Start of DATA UNDER STUDY

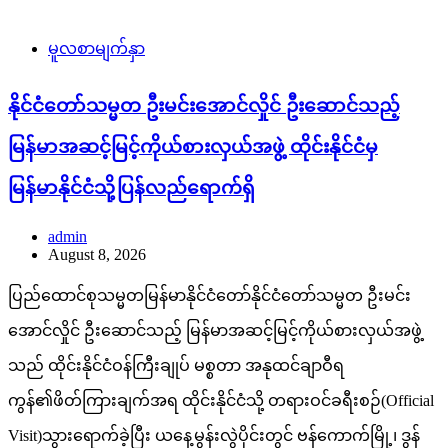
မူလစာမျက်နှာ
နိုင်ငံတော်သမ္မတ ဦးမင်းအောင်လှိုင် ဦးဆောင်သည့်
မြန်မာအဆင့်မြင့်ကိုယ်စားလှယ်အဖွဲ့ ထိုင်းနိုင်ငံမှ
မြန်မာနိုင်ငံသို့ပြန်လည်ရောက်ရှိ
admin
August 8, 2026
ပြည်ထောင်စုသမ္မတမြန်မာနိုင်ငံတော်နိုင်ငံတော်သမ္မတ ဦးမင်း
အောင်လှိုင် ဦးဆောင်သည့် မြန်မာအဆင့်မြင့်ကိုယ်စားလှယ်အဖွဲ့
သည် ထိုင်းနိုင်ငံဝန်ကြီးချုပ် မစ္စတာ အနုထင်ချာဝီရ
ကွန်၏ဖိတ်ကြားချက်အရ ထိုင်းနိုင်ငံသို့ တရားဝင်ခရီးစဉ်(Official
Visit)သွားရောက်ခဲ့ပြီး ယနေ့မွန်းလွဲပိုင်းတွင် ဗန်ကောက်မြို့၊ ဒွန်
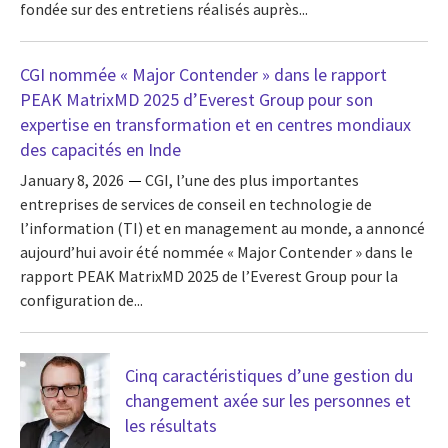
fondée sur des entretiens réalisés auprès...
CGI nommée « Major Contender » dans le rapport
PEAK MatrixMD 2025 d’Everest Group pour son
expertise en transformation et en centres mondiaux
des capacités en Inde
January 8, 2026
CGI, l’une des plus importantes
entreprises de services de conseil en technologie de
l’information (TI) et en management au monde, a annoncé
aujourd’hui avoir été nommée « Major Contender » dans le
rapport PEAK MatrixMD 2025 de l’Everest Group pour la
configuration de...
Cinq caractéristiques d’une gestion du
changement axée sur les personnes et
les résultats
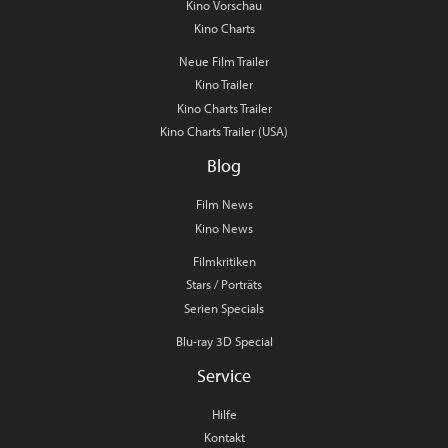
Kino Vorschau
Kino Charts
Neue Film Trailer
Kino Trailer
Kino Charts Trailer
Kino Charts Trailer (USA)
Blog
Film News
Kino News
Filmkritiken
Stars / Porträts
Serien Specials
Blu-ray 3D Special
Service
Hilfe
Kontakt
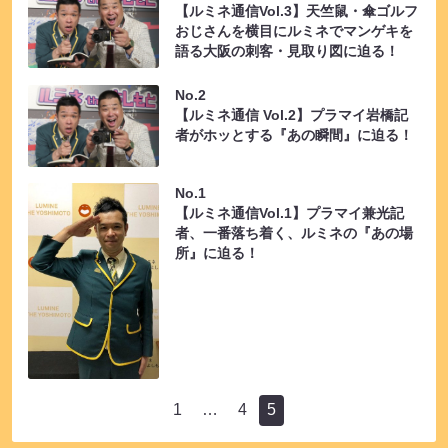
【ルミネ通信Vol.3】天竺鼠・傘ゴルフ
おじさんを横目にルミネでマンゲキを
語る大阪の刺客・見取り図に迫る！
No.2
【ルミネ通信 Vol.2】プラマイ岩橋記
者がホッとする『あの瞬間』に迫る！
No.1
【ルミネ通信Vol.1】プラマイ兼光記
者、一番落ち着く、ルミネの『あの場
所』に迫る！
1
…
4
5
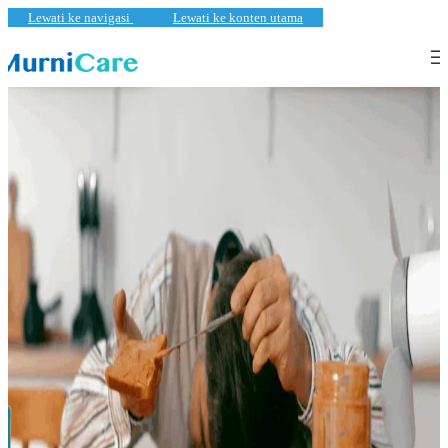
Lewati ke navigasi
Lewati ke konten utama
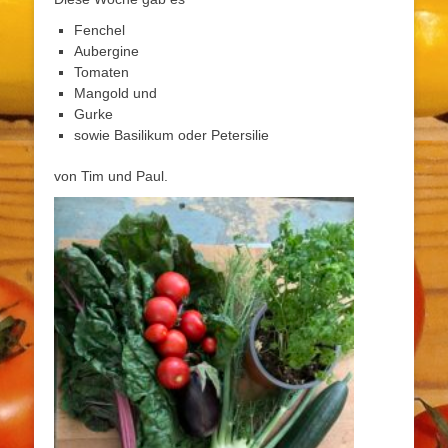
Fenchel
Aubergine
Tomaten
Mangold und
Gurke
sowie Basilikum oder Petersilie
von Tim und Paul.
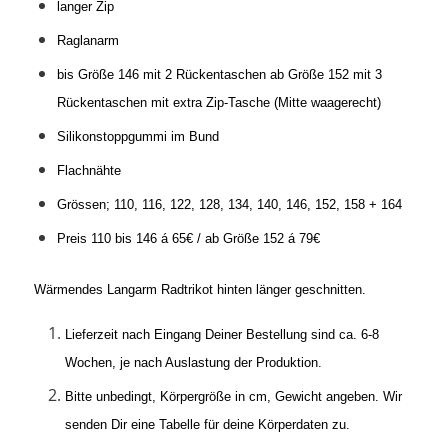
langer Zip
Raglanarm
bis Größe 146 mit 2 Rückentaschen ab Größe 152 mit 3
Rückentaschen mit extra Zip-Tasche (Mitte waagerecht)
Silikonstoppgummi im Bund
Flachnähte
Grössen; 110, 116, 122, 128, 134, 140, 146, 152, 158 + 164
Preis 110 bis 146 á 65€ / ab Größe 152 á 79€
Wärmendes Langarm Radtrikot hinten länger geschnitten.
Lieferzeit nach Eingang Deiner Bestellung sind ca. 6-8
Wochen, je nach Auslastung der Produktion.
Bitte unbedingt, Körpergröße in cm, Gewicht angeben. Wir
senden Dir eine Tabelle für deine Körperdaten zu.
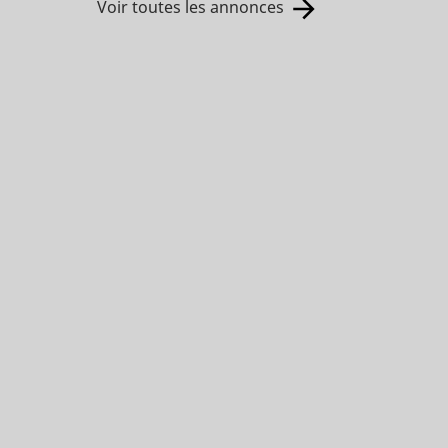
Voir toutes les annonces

End of DATA UNDER STUDY

* _WHAT YOU ARE ASKED TO DO_
Set down only the lines from the one with "Rückentaschen mit extra" through the end of the entries, exactly as they appear, leaving out each picture.

* _RESPONSE_
Rückentaschen mit extra Zip-Tasche (Mitte waagerecht)
Silikonstoppgummi im Bund
Flachnähte
Grössen; 110, 116, 122, 128, 134, 140, 146, 152, 158 + 164
Preis 110 bis 146 á 65€ / ab Größe 152 á 79€
Wärmendes Langarm Radtrikot hinten länger geschnitten.
Lieferzeit nach Eingang Deiner Bestellung sind ca. 6-8
Wochen, je nach Auslastung der Produktion.
Bitte unbedingt, Körpergröße in cm, Gewicht angeben. Wir
senden Dir eine Tabelle für deine Körperdaten zu.
Voir toutes les annonces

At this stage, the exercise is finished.